> **TASK DETAILS**:
Say how many lines of the entries below include "газосварочных", giving nothing but that number.
··· RECORD EXCERPTS ···
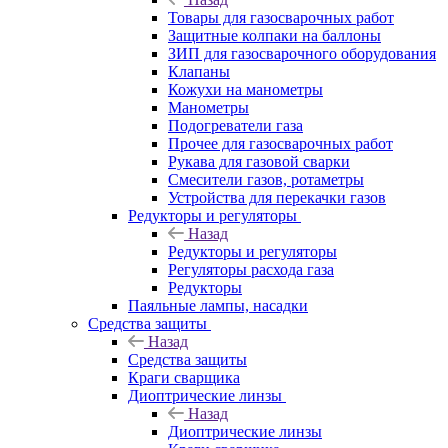
Товары для газосварочных работ
Защитные колпаки на баллоны
ЗИП для газосварочного оборудования
Клапаны
Кожухи на манометры
Манометры
Подогреватели газа
Прочее для газосварочных работ
Рукава для газовой сварки
Смесители газов, ротаметры
Устройства для перекачки газов
Редукторы и регуляторы
Назад
Редукторы и регуляторы
Регуляторы расхода газа
Редукторы
Паяльные лампы, насадки
Средства защиты
Назад
Средства защиты
Краги сварщика
Диоптрические линзы
Назад
Диоптрические линзы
···
> **SOLUTION BELOW**:
2